DAY 19: September 11 Villafranca Montes de Oca (20km)
The dear concierge sent us on our way by showing us an easier route out of town. (Sometimes it is good to be some of the oldest people on the Camino:-)
Somehow the word “montes” meaning mountains did not clue us in and the first hour of climbing came as an unwelcome surprise. Actually, we are pretty good going up.Mutti’ s knee has given her problems on descents. She has several methods of getting down the mountains now that work for her without too much pain. First, If the path is wide enough she traverses it—slow but sure. Next, if the path is narrow. Mutti crouches down and descends. This only works if she is not holding others up. Finally on steep hills that have no rough areas or loose gravel, Mutti maneuvers down backwards with Dad guiding her. We have noticed others with knee problems trying these techniques now, too.
Much of today’s walk was through a forested area–pine, beech, and gnarly oak trees. The undergrowth on the shady side was tall fern and on the sunnier opposite side great swaths of purple heather blooming. A cooling breeze carried the refreshing scent of pine to us—a lovely treat after yesterday’s manure odour. We have been walking through areas of drought for several days now. Our path has been graded wide for a fire break as everything is so very dry.

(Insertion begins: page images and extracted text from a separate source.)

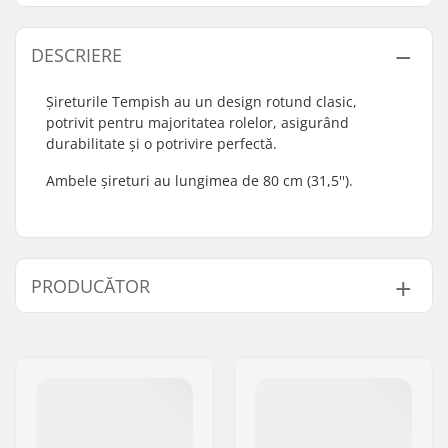
DESCRIERE
Șireturile Tempish au un design rotund clasic,
potrivit pentru majoritatea rolelor, asigurând
durabilitate și o potrivire perfectă.
Ambele șireturi au lungimea de 80 cm (31,5'').
PRODUCĂTOR
Nume:
TEMPISH s.r.o.
Adresa:
Bratrí Wolfu 495/16
Codul poștal:
779 00
Oraș/Localitate:
Olomouc
Țara:
Cehia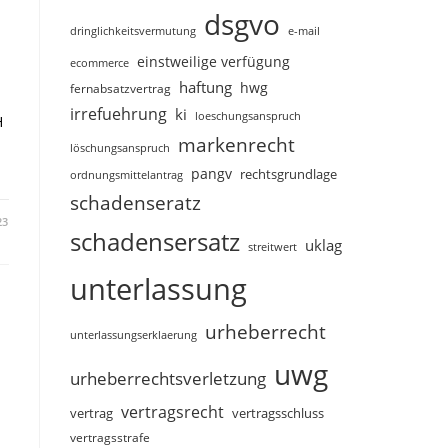
dsgvo
dringlichkeitsvermutung
e-mail
einstweilige verfügung
ecommerce
haftung
hwg
fernabsatzvertrag
irrefuehrung
ki
loeschungsanspruch
H
markenrecht
löschungsanspruch
pangv
rechtsgrundlage
ordnungsmittelantrag
schadenseratz
23
schadensersatz
uklag
streitwert
unterlassung
urheberrecht
unterlassungserklaerung
uwg
urheberrechtsverletzung
vertragsrecht
vertragsschluss
vertrag
vertragsstrafe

There is selective logging in these forests and a few of the towns manufacture furniture. These forests are also said to be home to wild boar, deer, wild cats,otters, foxes, badgers, and wolves. We are disappointed to see no wildlife. This has been common throughout our entire trek so far.
We stop for a break at San Juan de Ortega and visit the monastery built by him and Santo Domingo for the Santiago pilgrims. Despite renovations going in it is a peaceful place.
Onward towards Atapuerca as we hope to get there in time to visit the UNESCO world heritage site 3 km.from the town.
We follow signs to a tourist centre specifically for the archeological site. It is a huge structure but closed for siesta which should end in ten minutes. Exactly on time a young woman appears to open the building. She speaks English very well and tells us there are only tours in Spanish and no written translations in any other language.Her advice is to save our money (30 Euros each) and see the display when we get to Burgos. We are disappointed as this is where the caves, tools, drawings and fossils of the earliest Europeans from 1.2 million years ago were found, but we heed her advice.
Our abode tonight is a casa rural in a very small village. It is an ancient building with a congenial host so who cares if the doors fit poorly and allow spy holes? Also, the supper was simple but very tasty. As Grandma Sword used to say, “Hunger is a savory sauce.”